What you should do: Please return all of the material exactly, with no line missing.

Data supplied:
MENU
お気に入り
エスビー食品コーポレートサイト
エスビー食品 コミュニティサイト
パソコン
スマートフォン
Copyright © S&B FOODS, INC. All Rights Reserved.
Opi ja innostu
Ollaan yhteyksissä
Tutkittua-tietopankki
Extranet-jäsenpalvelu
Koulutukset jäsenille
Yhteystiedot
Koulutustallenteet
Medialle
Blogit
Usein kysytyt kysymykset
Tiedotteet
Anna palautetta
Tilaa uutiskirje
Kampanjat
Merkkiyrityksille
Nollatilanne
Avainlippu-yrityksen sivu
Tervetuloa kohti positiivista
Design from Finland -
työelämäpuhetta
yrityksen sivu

Response area:
MENU
お気に入り
エスビー食品コーポレートサイト
エスビー食品 コミュニティサイト
パソコン
スマートフォン
Copyright © S&B FOODS, INC. All Rights Reserved.
Opi ja innostu
Ollaan yhteyksissä
Tutkittua-tietopankki
Extranet-jäsenpalvelu
Koulutukset jäsenille
Yhteystiedot
Koulutustallenteet
Medialle
Blogit
Usein kysytyt kysymykset
Tiedotteet
Anna palautetta
Tilaa uutiskirje
Kampanjat
Merkkiyrityksille
Nollatilanne
Avainlippu-yrityksen sivu
Tervetuloa kohti positiivista
Design from Finland -
työelämäpuhetta
yrityksen sivu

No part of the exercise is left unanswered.